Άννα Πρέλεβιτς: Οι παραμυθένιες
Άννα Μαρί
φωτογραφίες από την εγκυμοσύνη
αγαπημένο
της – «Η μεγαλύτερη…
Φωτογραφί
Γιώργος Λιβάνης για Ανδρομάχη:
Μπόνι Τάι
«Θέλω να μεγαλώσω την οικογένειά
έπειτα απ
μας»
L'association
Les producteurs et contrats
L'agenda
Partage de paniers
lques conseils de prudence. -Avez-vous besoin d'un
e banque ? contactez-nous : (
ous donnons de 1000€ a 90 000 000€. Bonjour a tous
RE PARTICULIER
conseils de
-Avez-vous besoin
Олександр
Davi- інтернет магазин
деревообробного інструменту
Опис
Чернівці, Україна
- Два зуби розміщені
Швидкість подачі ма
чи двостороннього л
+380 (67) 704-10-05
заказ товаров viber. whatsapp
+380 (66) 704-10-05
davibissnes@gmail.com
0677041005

══════════

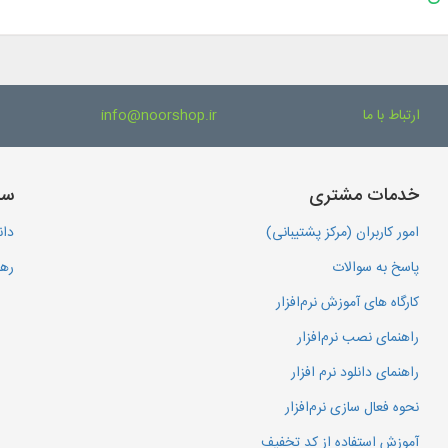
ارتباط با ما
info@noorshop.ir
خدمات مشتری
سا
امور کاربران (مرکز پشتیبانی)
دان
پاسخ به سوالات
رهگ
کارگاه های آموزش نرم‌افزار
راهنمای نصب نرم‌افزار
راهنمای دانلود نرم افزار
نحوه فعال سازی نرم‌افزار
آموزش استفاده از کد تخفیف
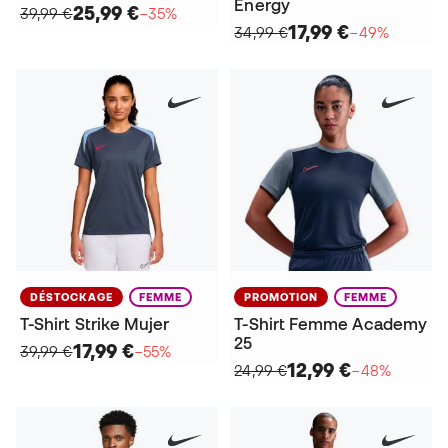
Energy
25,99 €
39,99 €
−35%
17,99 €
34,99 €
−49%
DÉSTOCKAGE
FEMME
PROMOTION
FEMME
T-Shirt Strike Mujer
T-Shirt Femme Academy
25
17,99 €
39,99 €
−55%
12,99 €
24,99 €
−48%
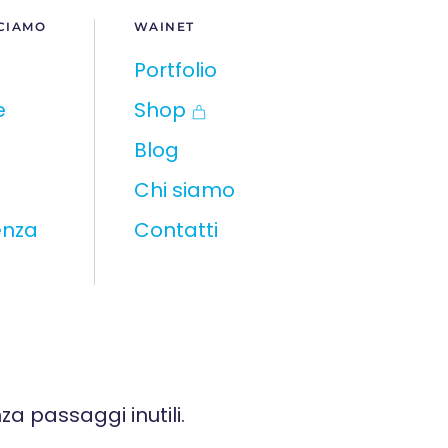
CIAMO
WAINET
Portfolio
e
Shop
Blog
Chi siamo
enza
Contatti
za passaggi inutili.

══════════

[WHAT YOU ARE ASKED TO DO]
Which lines in the data above hold the string "راهنمای"? Return each of them.

[OUTPUT FOR THIS TASK]
راهنمای نصب نرم‌افزار
راهنمای دانلود نرم افزار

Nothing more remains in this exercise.